ASSIGNMENT ::
Say how many lines of these entries include the word "Seniors", and answer with the number alone.

START RAW DATA

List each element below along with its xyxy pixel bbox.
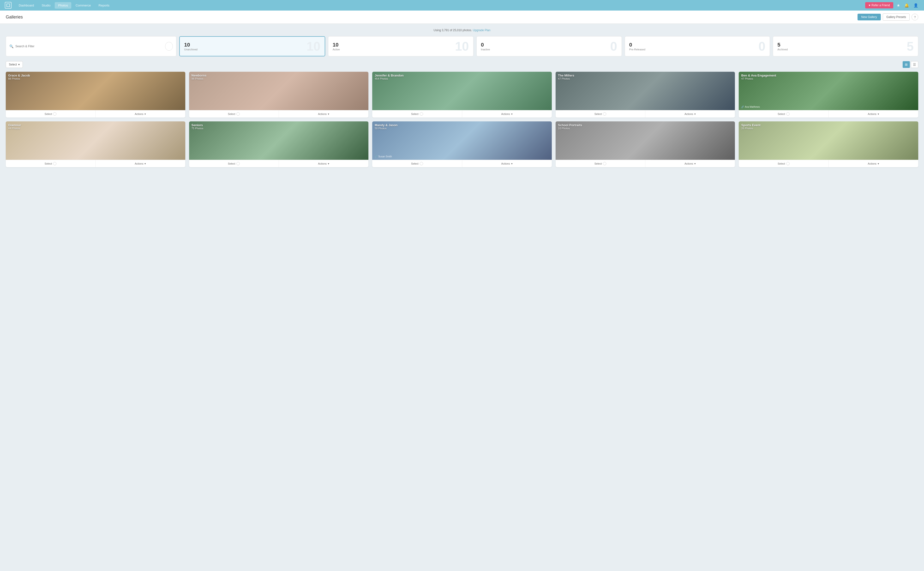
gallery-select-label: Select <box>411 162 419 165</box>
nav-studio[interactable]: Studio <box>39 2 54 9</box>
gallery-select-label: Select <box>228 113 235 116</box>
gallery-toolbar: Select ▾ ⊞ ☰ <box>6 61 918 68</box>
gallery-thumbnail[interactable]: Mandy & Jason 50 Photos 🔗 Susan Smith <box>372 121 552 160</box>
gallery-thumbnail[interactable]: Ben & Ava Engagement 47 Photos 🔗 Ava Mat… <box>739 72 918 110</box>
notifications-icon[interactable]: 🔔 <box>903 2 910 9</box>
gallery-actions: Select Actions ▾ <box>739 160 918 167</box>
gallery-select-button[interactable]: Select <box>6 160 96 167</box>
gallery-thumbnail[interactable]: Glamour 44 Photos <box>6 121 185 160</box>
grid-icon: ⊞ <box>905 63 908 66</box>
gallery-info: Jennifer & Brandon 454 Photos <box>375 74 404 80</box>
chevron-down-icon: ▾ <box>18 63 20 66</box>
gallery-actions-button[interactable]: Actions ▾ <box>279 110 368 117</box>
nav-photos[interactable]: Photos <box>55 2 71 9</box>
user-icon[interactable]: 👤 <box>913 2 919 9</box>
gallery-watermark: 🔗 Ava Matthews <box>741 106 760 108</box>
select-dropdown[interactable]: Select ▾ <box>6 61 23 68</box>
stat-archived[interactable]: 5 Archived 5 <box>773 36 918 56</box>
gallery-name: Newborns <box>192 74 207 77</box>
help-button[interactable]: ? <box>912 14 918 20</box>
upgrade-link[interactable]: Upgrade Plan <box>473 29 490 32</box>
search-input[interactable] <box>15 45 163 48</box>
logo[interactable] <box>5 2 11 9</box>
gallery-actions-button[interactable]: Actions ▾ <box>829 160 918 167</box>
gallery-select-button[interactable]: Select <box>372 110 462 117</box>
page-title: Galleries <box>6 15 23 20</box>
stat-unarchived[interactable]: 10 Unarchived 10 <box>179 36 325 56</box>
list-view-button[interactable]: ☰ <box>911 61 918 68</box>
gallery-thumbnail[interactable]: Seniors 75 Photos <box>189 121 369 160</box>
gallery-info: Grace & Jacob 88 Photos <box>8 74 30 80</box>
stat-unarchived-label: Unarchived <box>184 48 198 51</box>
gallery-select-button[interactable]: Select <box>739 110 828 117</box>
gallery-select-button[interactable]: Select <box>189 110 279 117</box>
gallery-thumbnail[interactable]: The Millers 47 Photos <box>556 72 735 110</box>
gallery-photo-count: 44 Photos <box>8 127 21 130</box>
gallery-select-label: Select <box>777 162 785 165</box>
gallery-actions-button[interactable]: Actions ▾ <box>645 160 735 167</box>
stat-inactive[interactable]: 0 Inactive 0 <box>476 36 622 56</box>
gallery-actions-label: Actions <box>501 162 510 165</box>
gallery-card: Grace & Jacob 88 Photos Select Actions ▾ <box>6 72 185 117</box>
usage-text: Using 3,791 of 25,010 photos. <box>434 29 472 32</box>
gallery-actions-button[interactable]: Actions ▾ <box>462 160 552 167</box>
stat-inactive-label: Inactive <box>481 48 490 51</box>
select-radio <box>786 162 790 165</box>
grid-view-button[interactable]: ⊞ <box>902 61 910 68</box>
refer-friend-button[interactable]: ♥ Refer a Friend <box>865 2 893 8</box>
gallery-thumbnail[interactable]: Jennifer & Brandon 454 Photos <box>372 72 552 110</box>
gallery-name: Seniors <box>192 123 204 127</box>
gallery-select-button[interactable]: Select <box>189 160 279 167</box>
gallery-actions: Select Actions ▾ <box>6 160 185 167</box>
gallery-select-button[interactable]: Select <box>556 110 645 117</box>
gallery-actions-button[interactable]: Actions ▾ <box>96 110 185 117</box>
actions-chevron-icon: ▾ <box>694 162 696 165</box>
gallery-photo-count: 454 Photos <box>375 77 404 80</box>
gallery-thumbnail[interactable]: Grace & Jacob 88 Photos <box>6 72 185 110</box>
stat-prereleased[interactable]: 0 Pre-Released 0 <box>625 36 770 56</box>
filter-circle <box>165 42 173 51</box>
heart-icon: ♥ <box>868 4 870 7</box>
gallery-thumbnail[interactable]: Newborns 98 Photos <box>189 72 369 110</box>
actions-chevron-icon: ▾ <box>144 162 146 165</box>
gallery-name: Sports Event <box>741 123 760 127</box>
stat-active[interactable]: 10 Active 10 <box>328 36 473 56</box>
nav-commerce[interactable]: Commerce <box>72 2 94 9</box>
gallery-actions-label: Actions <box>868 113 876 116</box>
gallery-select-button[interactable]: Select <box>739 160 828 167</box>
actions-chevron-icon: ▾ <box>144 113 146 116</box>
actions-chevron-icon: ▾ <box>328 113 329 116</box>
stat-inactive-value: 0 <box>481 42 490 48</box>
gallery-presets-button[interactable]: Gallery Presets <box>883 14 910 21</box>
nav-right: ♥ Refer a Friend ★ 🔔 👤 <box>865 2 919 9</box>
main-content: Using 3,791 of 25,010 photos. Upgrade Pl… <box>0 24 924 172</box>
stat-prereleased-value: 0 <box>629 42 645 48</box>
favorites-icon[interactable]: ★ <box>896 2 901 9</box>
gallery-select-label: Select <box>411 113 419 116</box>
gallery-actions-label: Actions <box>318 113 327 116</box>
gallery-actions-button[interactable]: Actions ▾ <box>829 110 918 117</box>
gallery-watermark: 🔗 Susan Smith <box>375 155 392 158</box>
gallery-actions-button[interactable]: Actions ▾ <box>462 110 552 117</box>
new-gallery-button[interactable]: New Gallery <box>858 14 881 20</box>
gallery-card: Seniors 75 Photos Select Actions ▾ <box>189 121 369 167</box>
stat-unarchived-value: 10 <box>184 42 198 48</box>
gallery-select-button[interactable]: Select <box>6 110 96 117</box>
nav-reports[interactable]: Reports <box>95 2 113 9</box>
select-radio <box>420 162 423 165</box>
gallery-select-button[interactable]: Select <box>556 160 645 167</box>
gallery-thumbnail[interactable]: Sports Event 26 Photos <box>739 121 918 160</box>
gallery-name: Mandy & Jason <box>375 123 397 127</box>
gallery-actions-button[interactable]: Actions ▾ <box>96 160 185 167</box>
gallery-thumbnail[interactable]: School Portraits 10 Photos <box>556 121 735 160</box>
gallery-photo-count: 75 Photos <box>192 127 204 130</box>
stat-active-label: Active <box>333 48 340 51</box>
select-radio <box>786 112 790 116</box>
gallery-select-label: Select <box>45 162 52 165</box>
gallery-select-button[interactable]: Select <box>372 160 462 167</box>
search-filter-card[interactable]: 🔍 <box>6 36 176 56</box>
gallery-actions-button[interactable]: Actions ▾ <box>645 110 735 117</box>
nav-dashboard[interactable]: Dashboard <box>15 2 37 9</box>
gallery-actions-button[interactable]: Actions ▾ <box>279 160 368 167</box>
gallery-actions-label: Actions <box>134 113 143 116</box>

END RAW DATA
START RAW DATA

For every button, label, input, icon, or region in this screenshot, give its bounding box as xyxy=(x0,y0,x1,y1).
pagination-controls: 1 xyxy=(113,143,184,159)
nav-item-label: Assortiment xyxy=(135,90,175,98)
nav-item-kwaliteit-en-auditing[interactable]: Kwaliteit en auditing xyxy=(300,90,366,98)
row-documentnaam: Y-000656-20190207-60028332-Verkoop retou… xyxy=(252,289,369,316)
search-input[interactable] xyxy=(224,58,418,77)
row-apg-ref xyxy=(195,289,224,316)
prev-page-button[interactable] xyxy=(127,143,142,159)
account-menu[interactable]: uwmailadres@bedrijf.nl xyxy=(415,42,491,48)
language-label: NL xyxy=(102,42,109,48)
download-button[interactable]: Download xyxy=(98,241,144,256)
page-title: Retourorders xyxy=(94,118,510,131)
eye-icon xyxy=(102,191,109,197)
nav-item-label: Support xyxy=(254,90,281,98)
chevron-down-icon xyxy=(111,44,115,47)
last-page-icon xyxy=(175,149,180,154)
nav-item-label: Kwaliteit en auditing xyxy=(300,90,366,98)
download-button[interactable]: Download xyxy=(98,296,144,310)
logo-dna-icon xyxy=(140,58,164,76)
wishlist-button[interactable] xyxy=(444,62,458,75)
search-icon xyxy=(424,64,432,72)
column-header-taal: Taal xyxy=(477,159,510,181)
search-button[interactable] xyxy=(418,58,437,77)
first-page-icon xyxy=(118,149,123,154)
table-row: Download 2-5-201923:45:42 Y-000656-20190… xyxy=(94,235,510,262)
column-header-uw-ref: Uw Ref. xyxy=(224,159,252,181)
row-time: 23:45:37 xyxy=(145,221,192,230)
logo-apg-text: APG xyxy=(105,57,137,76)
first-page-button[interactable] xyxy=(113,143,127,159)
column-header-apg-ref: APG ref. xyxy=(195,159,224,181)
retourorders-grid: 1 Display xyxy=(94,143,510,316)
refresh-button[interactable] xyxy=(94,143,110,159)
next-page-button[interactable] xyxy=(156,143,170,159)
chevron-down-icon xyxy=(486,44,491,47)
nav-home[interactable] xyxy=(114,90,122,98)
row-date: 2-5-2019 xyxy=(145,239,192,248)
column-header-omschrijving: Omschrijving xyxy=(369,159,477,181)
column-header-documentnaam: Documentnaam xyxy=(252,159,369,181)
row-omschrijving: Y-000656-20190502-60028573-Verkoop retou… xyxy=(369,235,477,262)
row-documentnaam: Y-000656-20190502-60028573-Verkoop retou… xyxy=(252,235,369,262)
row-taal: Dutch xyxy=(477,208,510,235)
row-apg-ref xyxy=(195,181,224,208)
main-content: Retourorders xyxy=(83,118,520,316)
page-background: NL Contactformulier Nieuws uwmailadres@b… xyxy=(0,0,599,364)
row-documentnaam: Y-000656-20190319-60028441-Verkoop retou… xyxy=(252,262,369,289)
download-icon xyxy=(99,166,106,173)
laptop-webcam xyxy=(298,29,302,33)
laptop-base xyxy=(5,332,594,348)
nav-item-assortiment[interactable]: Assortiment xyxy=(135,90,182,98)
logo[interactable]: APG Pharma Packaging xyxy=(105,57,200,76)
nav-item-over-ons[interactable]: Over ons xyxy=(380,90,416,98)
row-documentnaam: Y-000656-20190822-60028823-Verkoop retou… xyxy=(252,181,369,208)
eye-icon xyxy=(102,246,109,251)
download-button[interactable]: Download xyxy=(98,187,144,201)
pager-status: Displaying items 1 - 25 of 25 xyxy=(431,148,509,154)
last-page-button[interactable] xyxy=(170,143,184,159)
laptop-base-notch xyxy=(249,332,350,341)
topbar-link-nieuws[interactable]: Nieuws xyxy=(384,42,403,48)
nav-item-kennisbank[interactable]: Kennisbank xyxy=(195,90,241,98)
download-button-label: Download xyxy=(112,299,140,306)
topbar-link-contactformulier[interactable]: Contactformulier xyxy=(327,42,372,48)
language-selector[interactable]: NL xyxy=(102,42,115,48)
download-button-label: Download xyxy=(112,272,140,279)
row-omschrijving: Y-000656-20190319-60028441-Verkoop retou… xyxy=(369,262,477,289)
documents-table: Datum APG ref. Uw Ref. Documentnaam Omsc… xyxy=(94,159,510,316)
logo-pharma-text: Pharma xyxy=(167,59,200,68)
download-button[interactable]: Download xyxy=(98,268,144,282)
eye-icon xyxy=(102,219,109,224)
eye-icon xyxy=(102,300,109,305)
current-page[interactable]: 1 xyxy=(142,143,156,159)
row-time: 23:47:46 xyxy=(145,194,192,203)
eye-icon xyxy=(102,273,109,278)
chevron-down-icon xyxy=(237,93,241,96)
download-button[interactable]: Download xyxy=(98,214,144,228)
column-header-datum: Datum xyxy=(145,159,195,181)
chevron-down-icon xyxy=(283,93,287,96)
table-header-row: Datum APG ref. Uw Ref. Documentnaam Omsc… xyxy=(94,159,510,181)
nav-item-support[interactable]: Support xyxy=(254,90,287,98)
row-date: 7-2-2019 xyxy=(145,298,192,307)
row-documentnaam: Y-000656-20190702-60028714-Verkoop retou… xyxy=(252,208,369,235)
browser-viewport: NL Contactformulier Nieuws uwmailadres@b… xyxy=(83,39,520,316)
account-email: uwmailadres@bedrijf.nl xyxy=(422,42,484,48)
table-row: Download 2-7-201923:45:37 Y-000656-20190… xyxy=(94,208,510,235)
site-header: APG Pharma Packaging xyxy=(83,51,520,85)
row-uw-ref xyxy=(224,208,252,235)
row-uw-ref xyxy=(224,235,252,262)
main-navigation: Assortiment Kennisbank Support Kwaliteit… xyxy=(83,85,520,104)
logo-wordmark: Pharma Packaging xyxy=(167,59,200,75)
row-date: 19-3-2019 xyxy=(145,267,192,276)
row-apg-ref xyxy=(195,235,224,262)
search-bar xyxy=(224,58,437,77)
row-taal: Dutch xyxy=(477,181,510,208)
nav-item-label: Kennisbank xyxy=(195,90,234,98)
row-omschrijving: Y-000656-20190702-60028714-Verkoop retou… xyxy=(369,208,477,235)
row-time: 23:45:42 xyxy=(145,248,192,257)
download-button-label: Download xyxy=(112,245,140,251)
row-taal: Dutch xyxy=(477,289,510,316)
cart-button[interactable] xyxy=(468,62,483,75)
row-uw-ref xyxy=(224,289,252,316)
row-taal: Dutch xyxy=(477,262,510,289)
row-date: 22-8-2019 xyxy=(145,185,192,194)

END RAW DATA
START RAW DATA

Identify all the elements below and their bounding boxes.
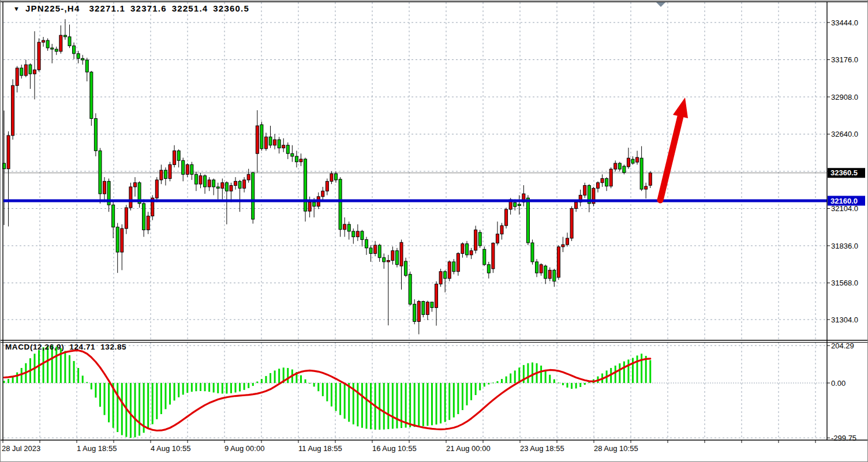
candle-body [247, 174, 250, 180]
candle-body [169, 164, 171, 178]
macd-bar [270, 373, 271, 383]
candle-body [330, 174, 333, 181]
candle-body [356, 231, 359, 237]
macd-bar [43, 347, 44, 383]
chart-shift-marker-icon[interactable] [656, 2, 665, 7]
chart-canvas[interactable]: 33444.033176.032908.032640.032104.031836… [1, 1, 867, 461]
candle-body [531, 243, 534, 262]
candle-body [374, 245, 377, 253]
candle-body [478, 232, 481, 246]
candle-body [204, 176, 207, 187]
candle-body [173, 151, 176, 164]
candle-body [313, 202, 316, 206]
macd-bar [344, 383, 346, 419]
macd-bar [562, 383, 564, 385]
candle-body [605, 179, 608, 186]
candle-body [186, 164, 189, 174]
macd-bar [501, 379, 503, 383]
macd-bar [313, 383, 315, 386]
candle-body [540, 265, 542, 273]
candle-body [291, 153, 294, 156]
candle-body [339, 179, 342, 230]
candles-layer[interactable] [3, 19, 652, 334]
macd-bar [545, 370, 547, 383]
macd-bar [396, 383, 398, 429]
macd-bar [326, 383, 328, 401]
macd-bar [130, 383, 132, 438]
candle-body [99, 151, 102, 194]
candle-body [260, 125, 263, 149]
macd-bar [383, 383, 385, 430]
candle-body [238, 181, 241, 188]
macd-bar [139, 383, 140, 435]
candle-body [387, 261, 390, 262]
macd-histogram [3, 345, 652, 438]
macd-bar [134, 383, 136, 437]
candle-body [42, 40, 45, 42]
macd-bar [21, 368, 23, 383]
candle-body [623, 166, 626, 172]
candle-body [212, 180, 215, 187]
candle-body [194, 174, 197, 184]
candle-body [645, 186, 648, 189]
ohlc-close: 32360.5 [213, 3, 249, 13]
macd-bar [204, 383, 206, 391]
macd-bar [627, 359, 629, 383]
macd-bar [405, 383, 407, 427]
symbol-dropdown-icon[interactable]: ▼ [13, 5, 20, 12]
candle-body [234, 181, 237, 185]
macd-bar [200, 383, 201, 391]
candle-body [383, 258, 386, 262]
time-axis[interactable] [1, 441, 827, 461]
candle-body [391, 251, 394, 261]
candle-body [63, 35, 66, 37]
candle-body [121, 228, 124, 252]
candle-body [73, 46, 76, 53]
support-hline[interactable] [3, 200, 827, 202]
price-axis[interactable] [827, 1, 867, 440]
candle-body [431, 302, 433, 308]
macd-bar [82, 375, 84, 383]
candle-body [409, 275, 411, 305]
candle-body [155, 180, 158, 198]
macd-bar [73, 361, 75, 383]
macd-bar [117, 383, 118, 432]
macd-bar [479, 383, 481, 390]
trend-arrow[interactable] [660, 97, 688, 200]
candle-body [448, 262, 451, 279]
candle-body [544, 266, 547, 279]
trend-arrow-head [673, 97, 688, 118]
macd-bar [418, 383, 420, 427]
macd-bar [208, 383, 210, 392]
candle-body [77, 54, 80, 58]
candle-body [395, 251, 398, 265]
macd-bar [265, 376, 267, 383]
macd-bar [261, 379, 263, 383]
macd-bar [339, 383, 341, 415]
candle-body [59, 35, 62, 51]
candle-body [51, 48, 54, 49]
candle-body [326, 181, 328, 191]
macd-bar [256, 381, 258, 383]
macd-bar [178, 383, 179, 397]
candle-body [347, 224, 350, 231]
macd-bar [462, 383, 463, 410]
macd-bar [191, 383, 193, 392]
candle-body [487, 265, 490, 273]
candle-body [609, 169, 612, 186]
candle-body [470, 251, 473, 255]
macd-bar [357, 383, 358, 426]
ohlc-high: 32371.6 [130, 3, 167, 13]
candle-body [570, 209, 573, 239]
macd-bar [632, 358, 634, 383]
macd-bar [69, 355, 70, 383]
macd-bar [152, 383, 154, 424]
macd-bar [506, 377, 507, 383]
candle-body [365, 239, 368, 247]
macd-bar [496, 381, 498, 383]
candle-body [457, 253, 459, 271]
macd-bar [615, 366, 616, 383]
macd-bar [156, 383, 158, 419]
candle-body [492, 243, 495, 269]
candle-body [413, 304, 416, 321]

END RAW DATA

SOLUTION TO THE EXERCISE ::
3